Collected data:
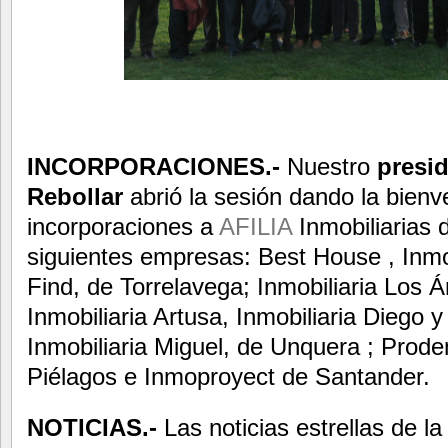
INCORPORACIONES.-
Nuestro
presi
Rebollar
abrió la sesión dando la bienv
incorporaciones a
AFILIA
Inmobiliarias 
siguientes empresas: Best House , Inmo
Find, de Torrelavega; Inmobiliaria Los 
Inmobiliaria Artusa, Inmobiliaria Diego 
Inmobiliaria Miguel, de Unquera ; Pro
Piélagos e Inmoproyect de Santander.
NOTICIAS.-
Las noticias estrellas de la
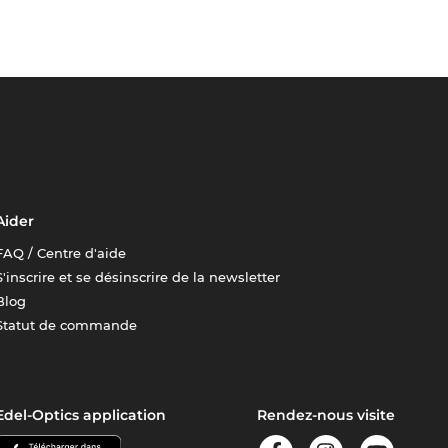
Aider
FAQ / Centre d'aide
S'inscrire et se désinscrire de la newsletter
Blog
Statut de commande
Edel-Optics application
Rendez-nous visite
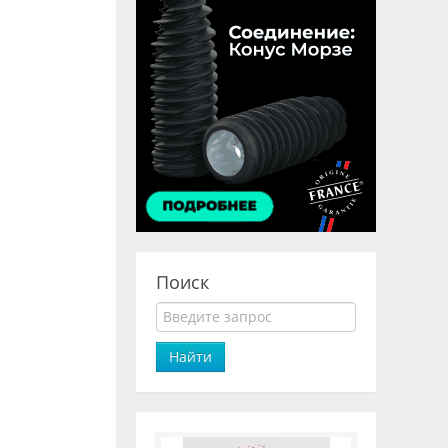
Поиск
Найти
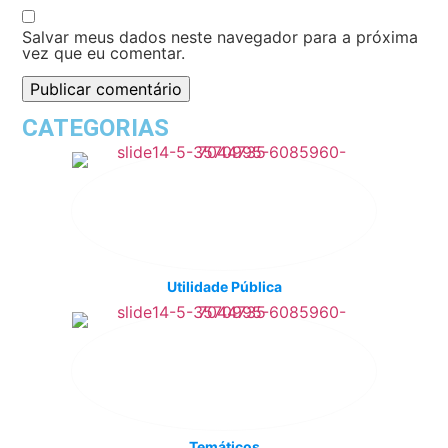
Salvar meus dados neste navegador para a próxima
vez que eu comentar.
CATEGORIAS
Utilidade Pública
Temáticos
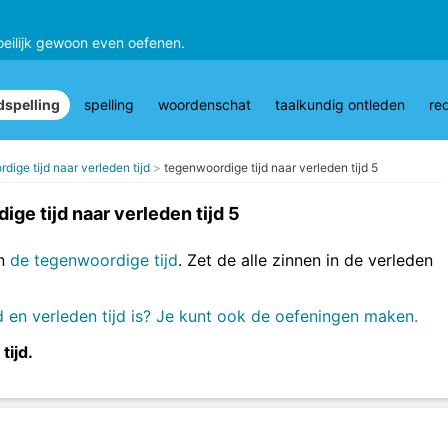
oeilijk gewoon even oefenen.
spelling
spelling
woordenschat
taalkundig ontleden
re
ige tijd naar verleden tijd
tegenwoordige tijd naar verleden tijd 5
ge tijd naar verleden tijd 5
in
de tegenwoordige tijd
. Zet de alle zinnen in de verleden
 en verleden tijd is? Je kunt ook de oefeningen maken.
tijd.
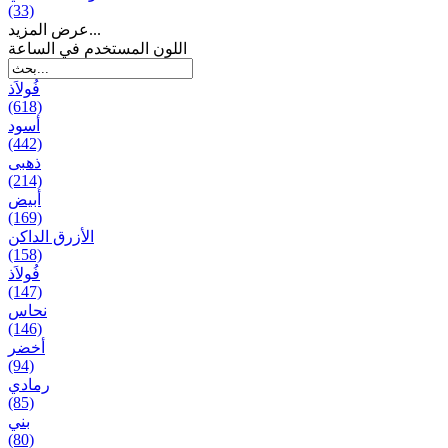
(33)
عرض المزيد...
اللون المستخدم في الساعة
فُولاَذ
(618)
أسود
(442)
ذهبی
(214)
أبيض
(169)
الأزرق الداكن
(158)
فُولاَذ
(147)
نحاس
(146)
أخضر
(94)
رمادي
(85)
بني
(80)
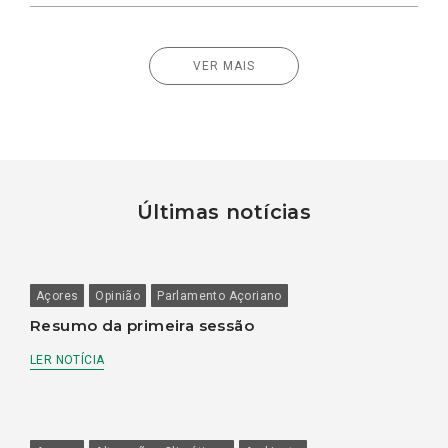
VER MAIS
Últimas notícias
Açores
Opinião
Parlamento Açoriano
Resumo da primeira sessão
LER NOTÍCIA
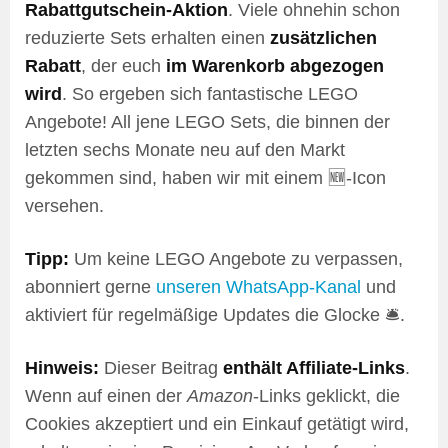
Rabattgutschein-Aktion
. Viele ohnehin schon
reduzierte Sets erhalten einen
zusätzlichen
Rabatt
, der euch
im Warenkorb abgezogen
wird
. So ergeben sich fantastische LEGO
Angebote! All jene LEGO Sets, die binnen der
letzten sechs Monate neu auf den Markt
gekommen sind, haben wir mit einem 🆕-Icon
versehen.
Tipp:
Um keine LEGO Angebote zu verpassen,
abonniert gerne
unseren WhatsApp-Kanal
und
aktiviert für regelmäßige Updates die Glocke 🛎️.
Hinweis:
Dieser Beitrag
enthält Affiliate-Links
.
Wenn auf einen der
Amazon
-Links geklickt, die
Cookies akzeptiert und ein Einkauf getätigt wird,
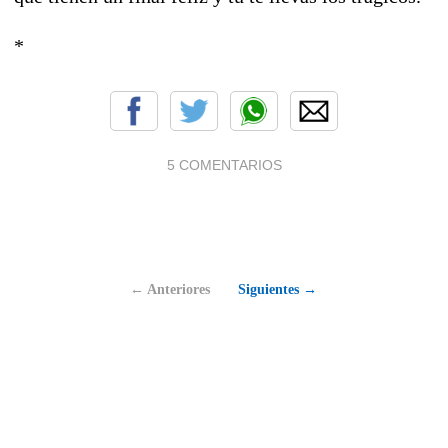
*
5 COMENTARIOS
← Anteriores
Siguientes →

** Required work **
In the entries above, every line from the line with "Inmobiliaria Artusa, Inmobiliaria Diego" to the line with "in de verleden" is to be printed exactly, with both ends included and pictures excluded.

** Result of this task **
Inmobiliaria Artusa, Inmobiliaria Diego 
Inmobiliaria Miguel, de Unquera ; Pro
Piélagos e Inmoproyect de Santander.
NOTICIAS.-
Las noticias estrellas de la
Aider
FAQ / Centre d'aide
S'inscrire et se désinscrire de la newsletter
Blog
Statut de commande
Edel-Optics application
Rendez-nous visite
Поиск
Найти
Salvar meus dados neste navegador para a próxima
vez que eu comentar.
CATEGORIAS
Utilidade Pública
Temáticos
oeilijk gewoon even oefenen.
spelling
spelling
woordenschat
taalkundig ontleden
re
ige tijd naar verleden tijd
tegenwoordige tijd naar verleden tijd 5
ge tijd naar verleden tijd 5
in
de tegenwoordige tijd
. Zet de alle zinnen in de verleden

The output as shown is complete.